§ **About this exercise**: Word for word, restate the lines of the listing below from the line with "Калибр L96A1" through the line with "Seguimos comprometidos com o", and do not include the pictures.

::::::::::

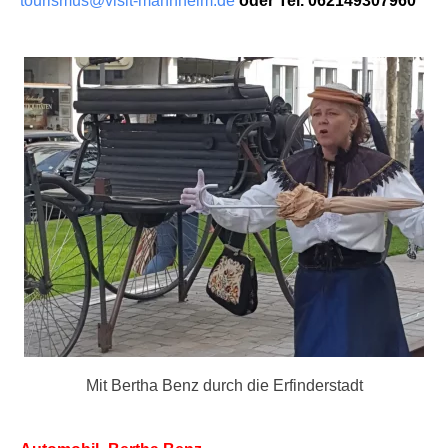
tourismus@visit-mannheim.de
oder Tel. 062149307960
Mit Bertha Benz durch die Erfinderstadt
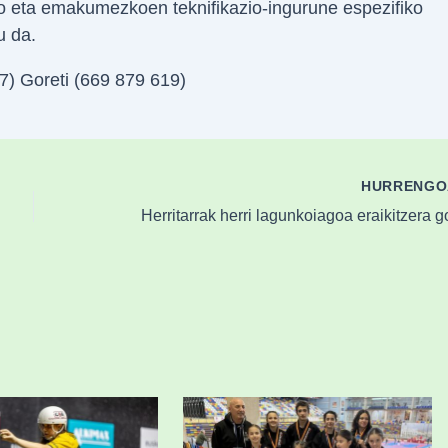
eko eta emakumezkoen teknifikazio-ingurune espezifiko
u da.
7) Goreti (669 879 619)
HURRENG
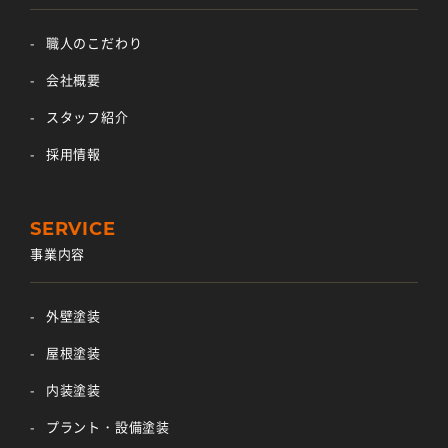
職人のこだわり
会社概要
スタッフ紹介
採用情報
事業内容
外壁塗装
屋根塗装
内装塗装
プラント・設備塗装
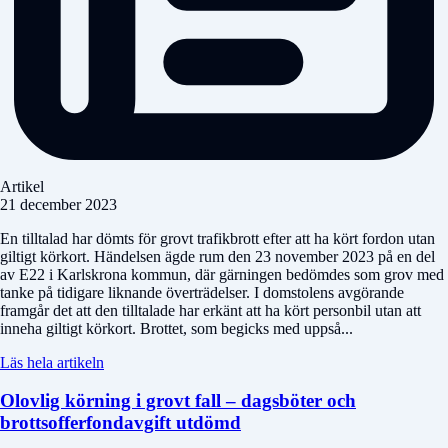
Artikel
21 december 2023
En tilltalad har dömts för grovt trafikbrott efter att ha kört fordon utan
giltigt körkort. Händelsen ägde rum den 23 november 2023 på en del
av E22 i Karlskrona kommun, där gärningen bedömdes som grov med
tanke på tidigare liknande överträdelser. I domstolens avgörande
framgår det att den tilltalade har erkänt att ha kört personbil utan att
inneha giltigt körkort. Brottet, som begicks med uppså...
Läs hela artikeln
Olovlig körning i grovt fall – dagsböter och
brottsofferfondavgift utdömd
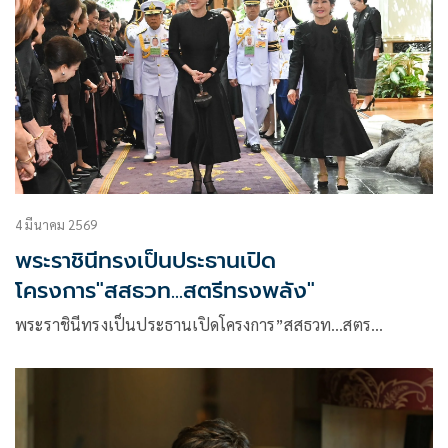
4 มีนาคม 2569
พระราชินีทรงเป็นประธานเปิด
โครงการ"สสธวท...สตรีทรงพลัง"
พระราชินีทรงเป็นประธานเปิดโครงการ”สสธวท…สตร…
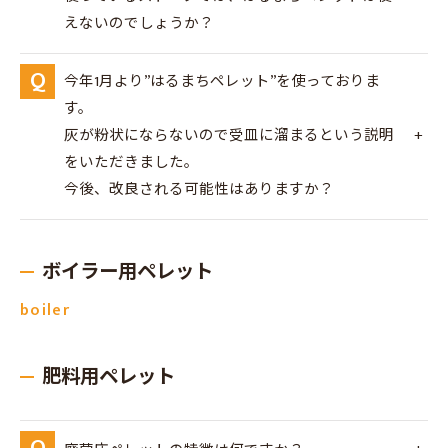
えないのでしょうか？
今年1月より”はるまちペレット”を使っておりま
す。
灰が粉状にならないので受皿に溜まるという説明
をいただきました。
今後、改良される可能性はありますか？
ボイラー用ペレット
boiler
肥料用ペレット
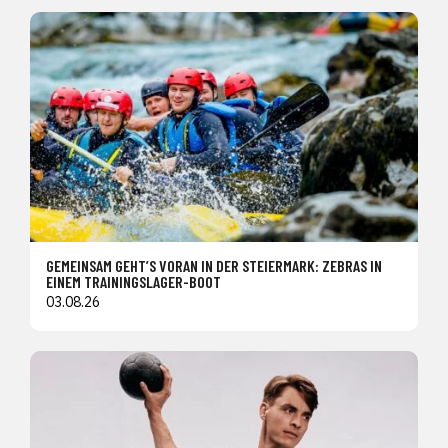
GEMEINSAM GEHT’S VORAN IN DER STEIERMARK: ZEBRAS IN
EINEM TRAININGSLAGER-BOOT
03.08.26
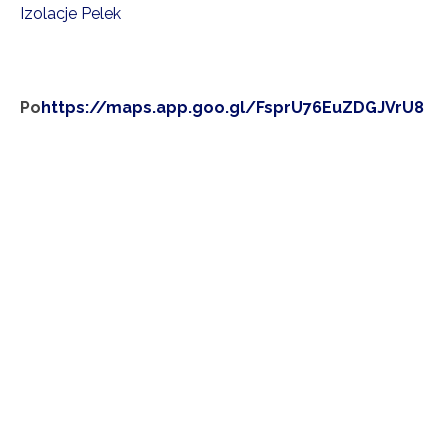
Izolacje Pelek
Po
https://maps.app.goo.gl/FsprU76EuZDGJVrU8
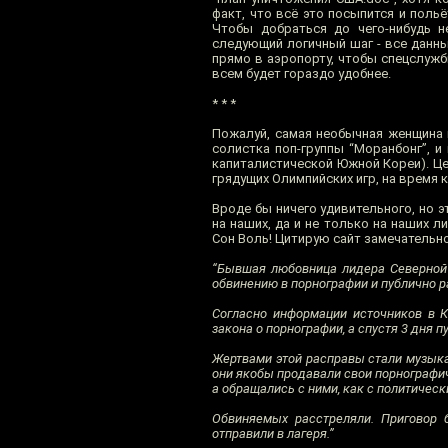
факт, что всё это посыпится и поль
Чтобы добраться до чего-нибудь н
следующий логичный шаг - все данн
прямо в аэропорту, чтобы спецслужб
всем будет гораздо удобнее.
* * *
Пожалуй, самая необычная женщина 
солистка поп-группы “Моранбонг”, 
капиталистической Южной Кореи). Це
грядущих Олимпийских игр, на время
Вроде бы ничего удивительного, но 
на наших, да и не только на наших 
Сон Воль! Цитирую сайт замечательн
“Бывшая любовница лидера Северной
обвинению в порнографии и публично р
Согласно информации источников в К
закона о порнографии, а спустя 3 дня 
Жертвами этой расправы стали музыкан
они якобы продавали свои порнографич
а обращались с ними, как с политичес
Обвиняемых расстреляли. Приговор 
отправили в лагеря.”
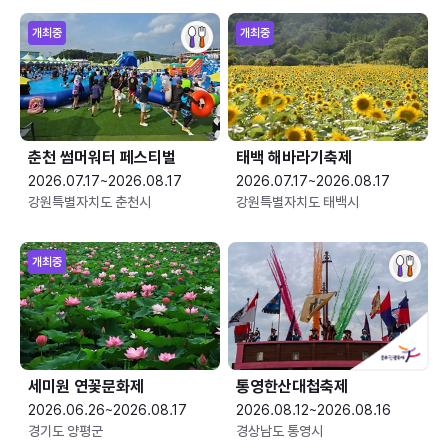
개최중
개최중
춘천 썸머워터 페스티벌
태백 해바라기축제
2026.07.17~2026.08.17
2026.07.17~2026.08.17
강원특별자치도 춘천시
강원특별자치도 태백시
개최중
세미원 연꽃문화제
통영한산대첩축제
2026.06.26~2026.08.17
2026.08.12~2026.08.16
경기도 양평군
경상남도 통영시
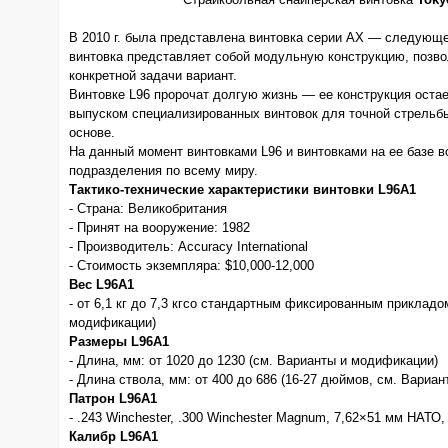
В 2010 г. была представлена винтовка серии АХ — следующе
винтовка представляет собой модульную конструкцию, позв
конкретной задачи вариант.
Винтовке L96 пророчат долгую жизнь — ее конструкция оста
выпуском специализированных винтовок для точной стрельбы
основе.
На данный момент винтовками L96 и винтовками на ее базе 
подразделения по всему миру.
Тактико-технические характеристики винтовки L96A1
- Страна: Великобритания
- Принят на вооружение: 1982
- Производитель: Accuracy International
- Стоимость экземпляра: $10,000-12,000
Вес L96A1
- от 6,1 кг до 7,3 кгсо стандартным фиксированным приклад
модификации)
Размеры L96A1
- Длина, мм: от 1020 до 1230 (см. Варианты и модификации)
- Длина ствола, мм: от 400 до 686 (16-27 дюймов, см. Вариа
Патрон L96A1
- .243 Winchester, .300 Winchester Magnum, 7,62×51 мм НАТО
Калибр L96A1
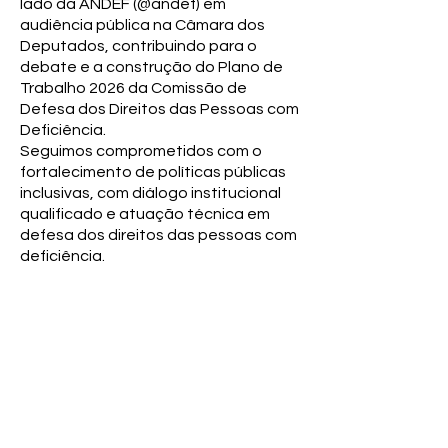
lado da ANDEF (@andef) em
audiência pública na Câmara dos
Deputados, contribuindo para o
debate e a construção do Plano de
Trabalho 2026 da Comissão de
Defesa dos Direitos das Pessoas com
Deficiência.
Seguimos comprometidos com o
fortalecimento de políticas públicas
inclusivas, com diálogo institucional
qualificado e atuação técnica em
defesa dos direitos das pessoas com
deficiência.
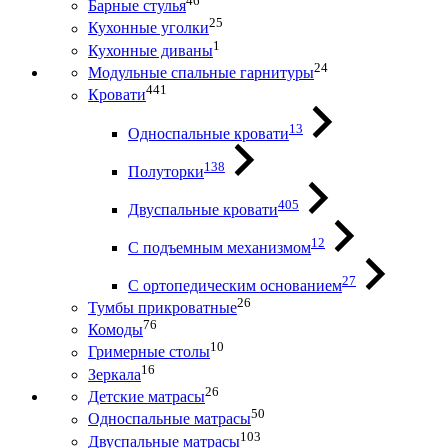
46
Барные стулья
25
Кухонные уголки
1
Кухонные диваны
24
Модульные спальные гарнитуры
441
Кровати
13
Односпальные кровати
138
Полуторки
405
Двуспальные кровати
12
С подъемным механизмом
27
С ортопедическим основанием
26
Тумбы прикроватные
76
Комоды
10
Гримерные столы
16
Зеркала
26
Детские матрасы
50
Односпальные матрасы
103
Двуспальные матрасы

::::::::::

§ **Completed task**:
Калибр L96A1
lado da ANDEF (@andef) em
audiência pública na Câmara dos
Deputados, contribuindo para o
debate e a construção do Plano de
Trabalho 2026 da Comissão de
Defesa dos Direitos das Pessoas com
Deficiência.
Seguimos comprometidos com o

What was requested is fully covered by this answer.